Easter bank holiday weekend is not just about eating copious amounts of chocolate, egg hunts, fluffy bunnies and Easter bonnet parades. Over recent years it is becoming more and more synonymous with a frenzy of DIY and home improvements.

Us Brits like nothing more than to get stuck in with a paint brush, or a power tool of some description. However, according to the Royal Society for the Prevention of Accidents (ROSPA) more accidents happen in the home than anywhere else, and an estimated 220,000 people go to A&E in the UK each year after being injured doing DIY, maintenance or gardening at home. There are also approximately 5000 deaths as a result of a home accident.[1]

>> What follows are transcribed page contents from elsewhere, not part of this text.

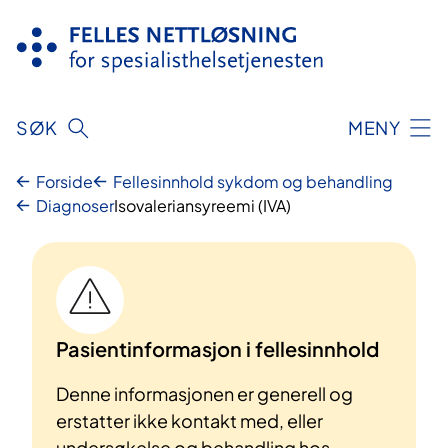
Hopp
til
innhold
SØK
MENY
Forside
Fellesinnhold sykdom og behandling
Diagnoser
Isovaleriansyreemi (IVA)
Pasientinformasjon i fellesinnhold
Denne informasjonen er generell og
erstatter ikke kontakt med, eller
undersøkelse og behandling hos,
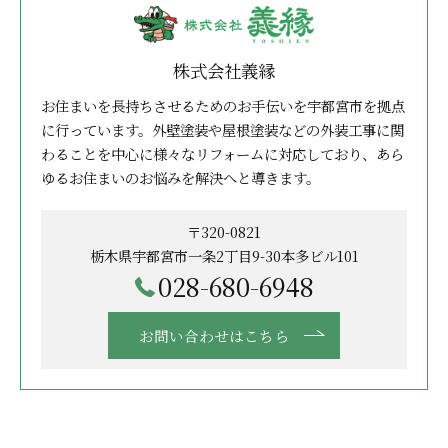
株式会社義縁
お住まいを長持ちさせるためのお手伝いを宇都宮市を拠点
に行っています。外壁塗装や屋根塗装などの外装工事に関
わることを中心に様々なリフォームに対応しており、あら
ゆるお住まいのお悩みを解決へと導きます。
〒320-0821
栃木県宇都宮市一条2丁目9-30本多ビル101
028-680-6948
お問い合わせはこちら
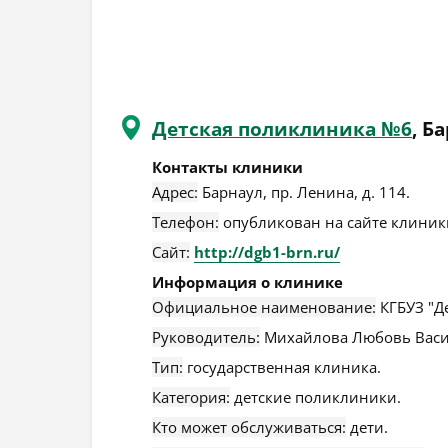
Детская поликлиника №6
, Б
Контакты клиники
Адрес:
Барнаул
,
пр. Ленина, д. 114
.
Телефон:
опубликован на сайте клиники
Сайт:
http://dgb1-brn.ru/
Информация о клинике
Официальное наименование:
КГБУЗ "Д
Руководитель:
Михайлова Любовь Васи
Тип:
государственная клиника.
Категория:
детские поликлиники.
Кто может обслуживаться:
дети.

As much as we all like to save money, I’m sure none of us want to end up as one of the statistics of unlucky DIY enthusiasts this Easter. So we’ve put together a few helpful tips to try and avoid a DIY blunder.

  1. Know when to call in the professionals. Don’t undertake any major tasks yourself or underestimate something in which you may think is a ‘simple’ task. Any tasks involving structural changes, electrical works, plumbing, roofing or replacing windows should always be done by a professional. Mistakes using specialist tools can not only be dangerous but can prove extremely costly.

     

  2. Use the correct equipment. We all know how tempting it can be to stand on a stool or box instead of getting a pair of ladders. However, not using the correct equipment can have some devastating consequences. Remember, your safety is paramount at all times.

     

  3. Preparation is key. Always ensure you have a clear working area, and you know exactly what you need to do, whilst having the correct tools for the job. The more cluttered the area the more chance of an accident.

     

  4. Use protection! Ensure you are wearing safety googles or face mask when needed.  A lot of reported accidents involve particles and foreign objects in the eyes, or even inhaled. If you are undertaking a DIY task which will involve a lot of flying particles, make sure you perform this outside or in a well ventilated area.

     

  5. Trust your instincts. If at any point you feel that something may not be safe or may not go to plan, common sense tells you to use your gut instinct. If it doesn’t feel right, then it probably isn’t… so don’t do it.